README.md

**Geocoding does not rely on any external API**. It relies on an internal (huge) database of 156710 coordinates corresponding to cities of more than 500 inhabitants (see `Data sources` for more details).

## Release notes

- (v0.3.1): add a script to rebuild `cities.txt` internal database with up-to-date data from https://geonames.org
- (v0.3.0): lookup city information from country and name
- (v0.2.0): add distance function
- (v0.1.0): reverse geocoding function

## Compile, test and try

Compilation:

```
rebar compile
```

Tests:
```
rebar eunit
```

Usage:
```
> erl -pa _build/default/lib/geocoding/ebin/ 
Erlang/OTP 23 [erts-11.1.8] [source] [64-bit] [smp:12:12] [ds:12:12:10] [async-threads:1] [hipe] [dtrace]

Eshell V11.1.8  (abort with ^G)
1> application:start(geocoding).
ok

2> geocoding:reverse(48.857929, 2.346707).
{ok,{europe,fr,<<"Paris">>,525.451956}}

3> geocoding:distance({48.857929, 2.346707}, {40.7630463, -73.973527}).
5832947

4> geocoding:lookup('FR', <<"paris">>).
{ok,{2988507,{48.85341,2.3488},europe,'FR',<<"Paris">>}}
```

## Installation

Erlang (`rebar3`):
```
{deps, [
  {geocoding, "0.3.0"}}
]}
```


Elixir (`mix`):
```
defp deps do
  [
    {:geocoding, "~> 0.3.0"}
  ]
end
```

## Database rebuilding

An escript allows to rebuild your `cities.txt` data from geonames.
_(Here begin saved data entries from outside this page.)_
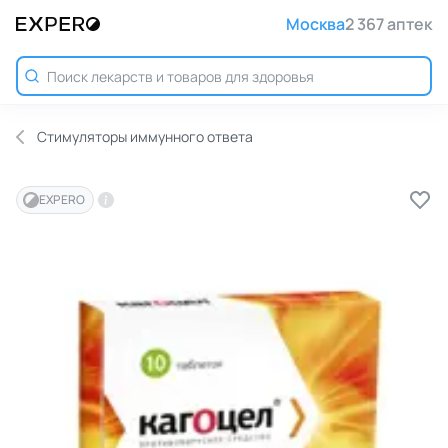
Москва
2 367 аптек
Стимуляторы иммунного ответа
EXPERO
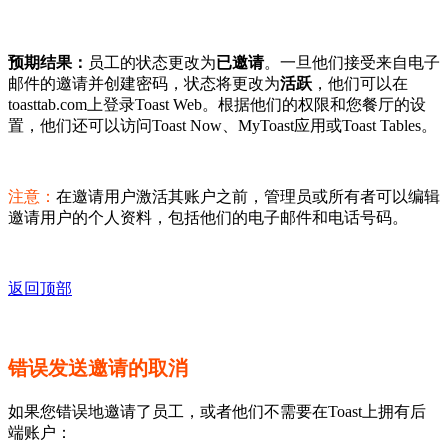
预期结果：
员工的状态更改为
已邀请
。一旦他们接受来自电子
邮件的邀请并创建密码，状态将更改为
活跃
，他们可以在
toasttab.com上登录Toast Web。根据他们的权限和您餐厅的设
置，他们还可以访问Toast Now、MyToast应用或Toast Tables。
注意：
在邀请用户激活其账户之前，管理员或所有者可以编辑
邀请用户的个人资料，包括他们的电子邮件和电话号码。
返回顶部
错误发送邀请的取消
如果您错误地邀请了员工，或者他们不需要在Toast上拥有后
端账户：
It will fetch the last version of `cities500.zip`, unzip it, filter out city with too low population, and build continent name. It will generate a `cities.txt.new` file. Existing `citiers.txt` will not be erased.

```
> ./scripts/cities_builder.escript
```

If you want to replace your `cities.txt`, add `--replace` parameter. Old `cities.txt` will be renamed to `cities.txt.old`.

```
> ./scripts/cities_builder.escript --replace
```

## Technical information

### Algorithm

Reverse geocoding is done thanks to a k-d tree algorithm. We use Martin F. Krafft implementation. Original source code is here: https://github.com/kbranigan/libkdtree/tree/master/kdtree%2B%2B . It is embeded in an erlang driver.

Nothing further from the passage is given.